Anche l’avvocato Giorgio Carta risponde di concorso in diffamazione con i suoi assistiti, ma per quali fatti? Per aver tenuto nel suo studio, insieme al suo collega Desideri, una conferenza stampa in cui i due legali illustravano le denunce sporte dai loro assistiti all’AG, usando esattamente come i giornalisti, sempre la formula dubitativa dovuta al fatto che le loro parole facevano riferimento ad accuse mosse dagli assistiti ancora al vaglio della magistratura. Caso strano, l’avvocato Desideri, che poco dopo lasciò la difesa dei due sottoufficiali, non risulta essere stato mai indagato per quell’episodio, mentre la denuncia è scattata solo per l’avvocato Carta che continua a difendere i suoi clienti. L’intera conferenza stampa si trova sul sito di Radio Radicale. Anche qui possiamo notare come l’avvocato stia pagando per aver semplicemente esercitato il diritto di difesa nel modo che riteneva più appropriato nell’interesse dei suoi assistiti. Eppure non ci sono state prese di posizione a sua difesa da parte della categoria forense, sempre così attenta ad autotutelarsi.

Ma veniamo ai due carabinieri, perché se riguardo agli altri imputati è lampante come in presenza di un’indagine in corso proprio sugli ufficiali querelanti, la diffamazione non sussista se si riportano semplicemente i contenuti di quell’inchiesta, per quanto concerne Masi e Fiducia, essi non hanno né rilasciato dichiarazioni alla stampa, né erano – come erroneamente riportato da alcuni giornali – presenti in conferenza stampa e non si riesce a comprendere in cosa sia consistito il loro concorso nel reato. Sia i giornalisti che l’avvocato fanno riferimento alle denunce presentate dai due sottoufficiali presso l’autorità giudiziaria e ai verbali resi nelle sedi competenti. In ogni caso, il punto principale non è nemmeno questo, ma prima ancora che, indipendentemente da ciò, è ben singolare che qualcuno sia rinviato a giudizio per il reato di diffamazione mentre sulle proprie denunce sono in corso indagini della magistratura, senza attenderne prima l’esito.
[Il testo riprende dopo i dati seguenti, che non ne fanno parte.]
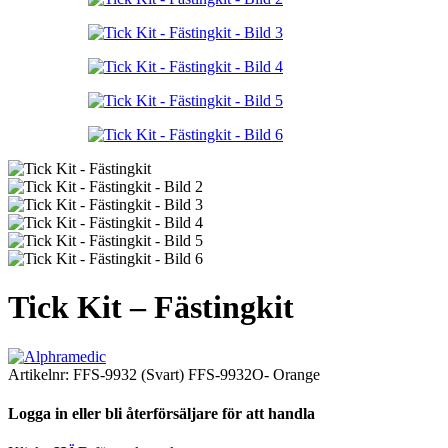
Tick Kit – Fästingkit
Artikelnr:
FFS-9932 (Svart) FFS-9932O- Orange
Logga in eller bli återförsäljare för att handla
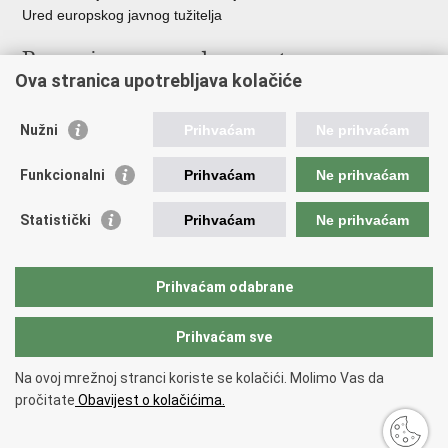
Ured europskog javnog tužitelja
Poveznice pravosudnog sustava
Ova stranica upotrebljava kolačiće
Portal sudova
Državno odvjetništvo
Nužni
Prihvaćam
Ne prihvaćam
Ured za suzbijanje korupcije i organiziranog kriminaliteta
Državno sudbeno vijeće
Funkcionalni
Prihvaćam
Ne prihvaćam
Državnoodvjetničko vijeće
Pravosudna akademija
Statistički
Prihvaćam
Ne prihvaćam
Hrvatska odvjetnička komora
Hrvatska javnobilježnička komora
Europski pravosudni portal
Prihvaćam odabrane
Prihvaćam sve
Povratak na vrh
Copyright © 2026 Ministarstvo pravosuđa, uprave i digitalne
Na ovoj mrežnoj stranci koriste se kolačići. Molimo Vas da
transformacije Republike Hrvatske.
Uvjeti korištenja
.
Izjava o
pročitate
Obavijest o kolačićima.
pristupačnosti
.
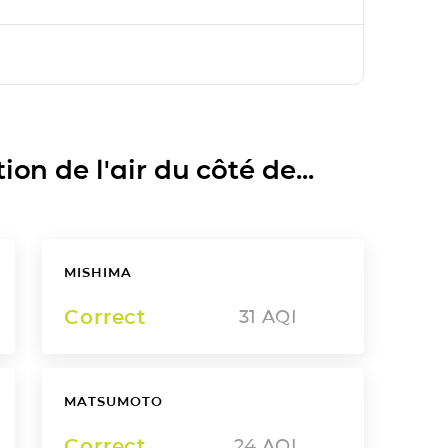
on de l'air du côté de...
MISHIMA
Correct
31
AQI
MATSUMOTO
Correct
24
AQI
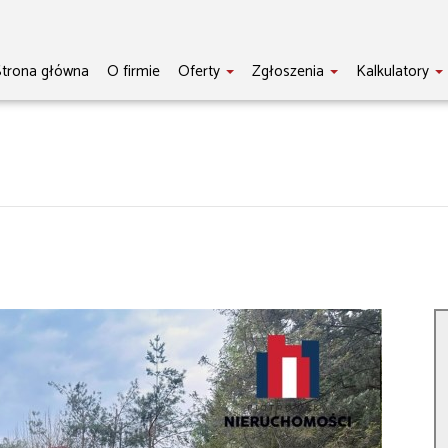
trona główna
O firmie
Oferty
Zgłoszenia
Kalkulatory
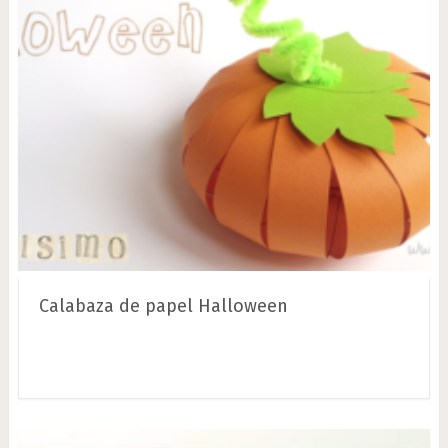
Calabaza de papel Halloween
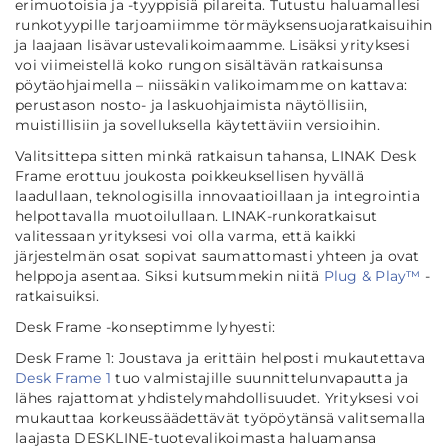
erimuotoisia ja -tyyppisiä pilareita. Tutustu haluamallesi
runkotyypille tarjoamiimme törmäyksensuojaratkaisuihin
ja laajaan lisävarustevalikoimaamme. Lisäksi yrityksesi
voi viimeistellä koko rungon sisältävän ratkaisunsa
pöytäohjaimella – niissäkin valikoimamme on kattava:
perustason nosto- ja laskuohjaimista näytöllisiin,
muistillisiin ja sovelluksella käytettäviin versioihin.
Valitsittepa sitten minkä ratkaisun tahansa, LINAK Desk
Frame erottuu joukosta poikkeuksellisen hyvällä
laadullaan, teknologisilla innovaatioillaan ja integrointia
helpottavalla muotoilullaan. LINAK-runkoratkaisut
valitessaan yrityksesi voi olla varma, että kaikki
järjestelmän osat sopivat saumattomasti yhteen ja ovat
helppoja asentaa. Siksi kutsummekin niitä
Plug & Play™
-
ratkaisuiksi.
Desk Frame -konseptimme lyhyesti:
Desk Frame 1: Joustava ja erittäin helposti mukautettava
Desk Frame 1
tuo valmistajille suunnittelunvapautta ja
lähes rajattomat yhdistelymahdollisuudet. Yrityksesi voi
mukauttaa korkeussäädettävät työpöytänsä valitsemalla
laajasta DESKLINE-tuotevalikoimasta haluamansa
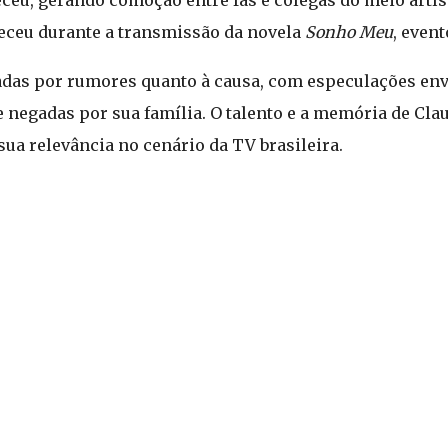
leceu, gerando comoção entre fãs e colegas do meio artís
teceu durante a transmissão da novela
Sonho Meu
, even
cadas por rumores quanto à causa, com especulações en
 negadas por sua família. O talento e a memória de Cl
a relevância no cenário da TV brasileira.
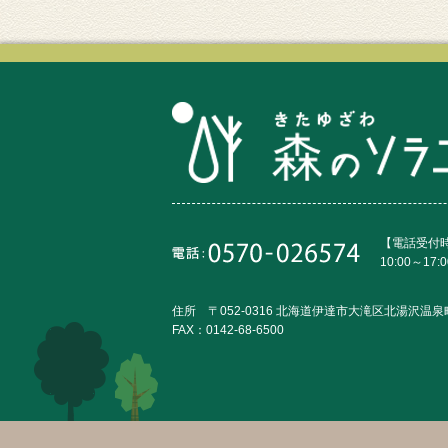
【電話受付
10:00～17:0
住所 〒052-0316 北海道伊達市大滝区北湯沢温泉町
FAX：0142-68-6500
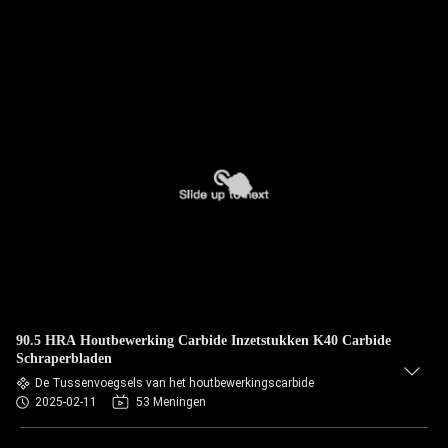
90.5 HRA Houtbewerking Carbide Inzetstukken K40 Carbide
Schraperbladen
De Tussenvoegsels van het houtbewerkingscarbide
2025-02-11
53 Meningen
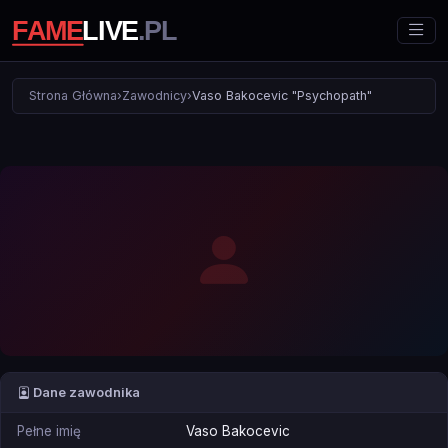
Strona Główna
›
Zawodnicy
›
Vaso Bakocevic "Psychopath"
Dane zawodnika
Pełne imię
Vaso Bakocevic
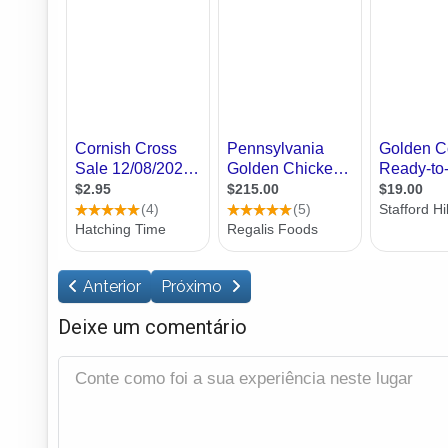
Anterior
Próximo
Deixe um comentário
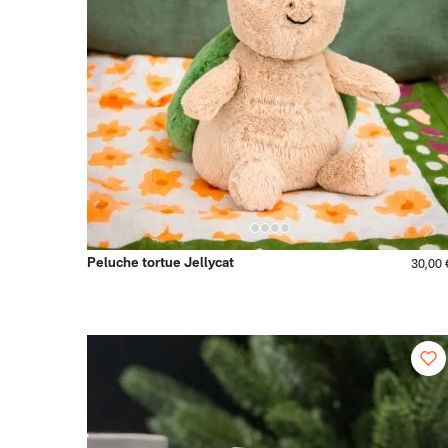
Peluche tortue Jellycat
30,00 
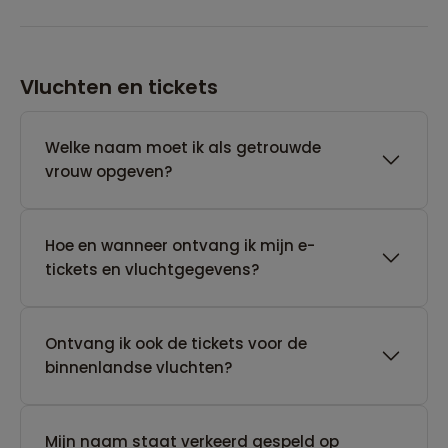
Vluchten en tickets
Welke naam moet ik als getrouwde
vrouw opgeven?
Hoe en wanneer ontvang ik mijn e-
tickets en vluchtgegevens?
Ontvang ik ook de tickets voor de
binnenlandse vluchten?
Mijn naam staat verkeerd gespeld op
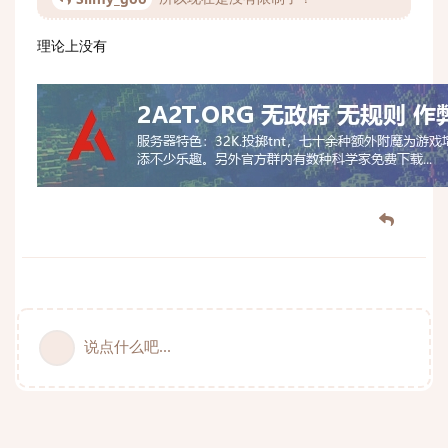
理论上没有
说点什么吧...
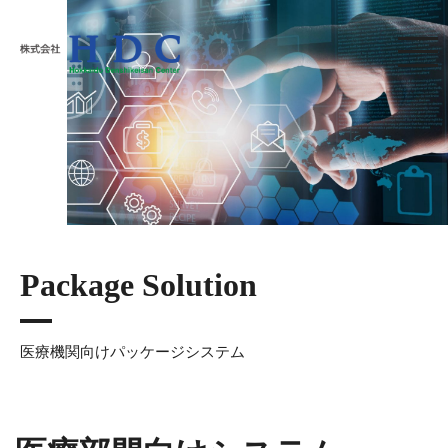
株式会社HDC
Package Solution
医療機関向けパッケージシステム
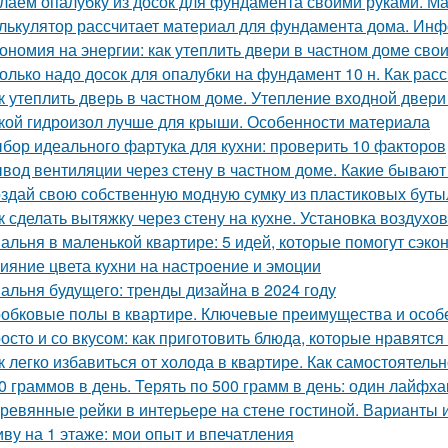
лаем опалубку из досок для фундамента своими руками. М
лькулятор рассчитает материал для фундамента дома. Инф
ономия на энергии: как утеплить двери в частном доме сво
олько надо досок для опалубки на фундамент 10 н. Как рас
к утеплить дверь в частном доме. Утепление входной двери
кой гидроизол лучше для крыши. Особенности материала
бор идеального фартука для кухни: проверить 10 факторов
вод вентиляции через стену в частном доме. Какие бываю
здай свою собственную модную сумку из пластиковых буты
к сделать вытяжку через стену на кухне. Установка воздухо
альня в маленькой квартире: 5 идей, которые помогут сэко
ияние цвета кухни на настроение и эмоции
альня будущего: тренды дизайна в 2024 году
обковые полы в квартире. Ключевые преимущества и особ
осто и со вкусом: как приготовить блюда, которые нравятся
к легко избавиться от холода в квартире. Как самостоятель
0 граммов в день. Терять по 500 грамм в день: один лайфх
ревянные рейки в интерьере на стене гостиной. Варианты
ву на 1 этаже: мои опыт и впечатления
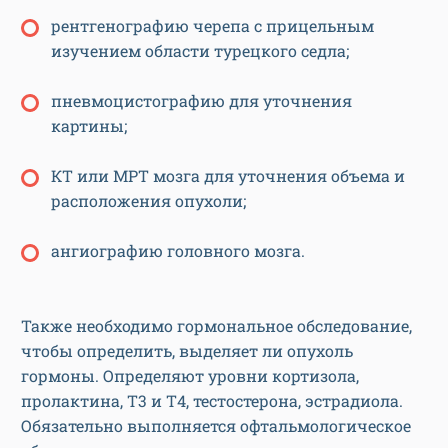
рентгенографию черепа с прицельным
изучением области турецкого седла;
пневмоцистографию для уточнения
картины;
КТ или МРТ мозга для уточнения объема и
расположения опухоли;
ангиографию головного мозга.
Также необходимо гормональное обследование,
чтобы определить, выделяет ли опухоль
гормоны. Определяют уровни кортизола,
пролактина, Т3 и Т4, тестостерона, эстрадиола.
Обязательно выполняется офтальмологическое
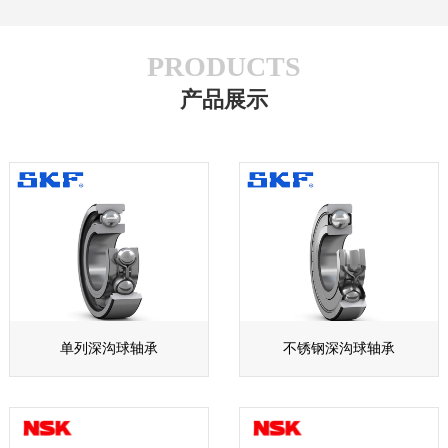
PRODUCTS
产品展示
单列深沟球轴承
不锈钢深沟球轴承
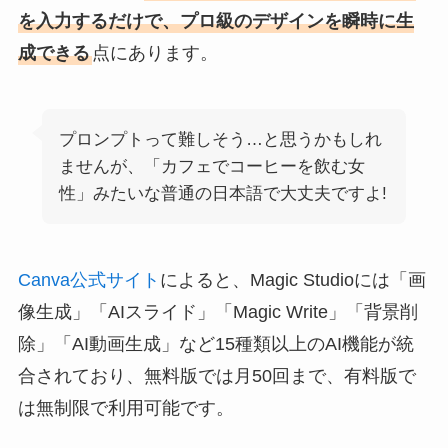
を入力するだけで、プロ級のデザインを瞬時に生
成できる
点にあります。
プロンプトって難しそう…と思うかもしれ
ませんが、「カフェでコーヒーを飲む女
性」みたいな普通の日本語で大丈夫ですよ!
Canva公式サイト
によると、Magic Studioには「画
像生成」「AIスライド」「Magic Write」「背景削
除」「AI動画生成」など15種類以上のAI機能が統
合されており、無料版では月50回まで、有料版で
は無制限で利用可能です。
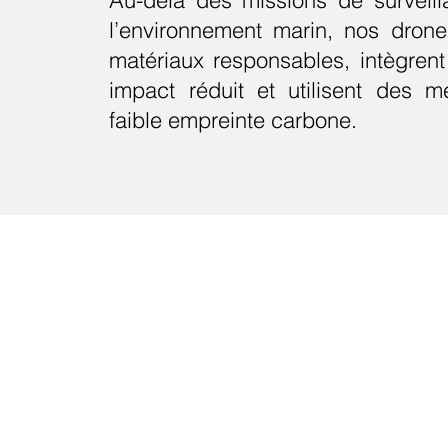
Au-delà des missions de surveill
l’environnement marin, nos dron
matériaux responsables, intègren
impact réduit et utilisent des 
faible empreinte carbone.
Abbiamo assistito alla scrittura di un’altra brutta pagina della giustizia italiana. Il problema non è tanto chi usa la querela a scopo intimidatorio, ma il fatto che ci siano procure e giudici che possano dar seguito a tali querele. Diventa sempre più difficile scrivere o denunciare alla magistratura con la spada di Damocle di subire querele solo per aver esercitato il diritto di cronaca o per aver fatto il proprio dovere di cittadino. Ma è nostro dovere non fermarci davanti al restringimento degli spazi democratici e difendere la libertà contro un sistema che cerca di isolare, delegittimare e far mollare oppure distruggere chiunque gli si opponga.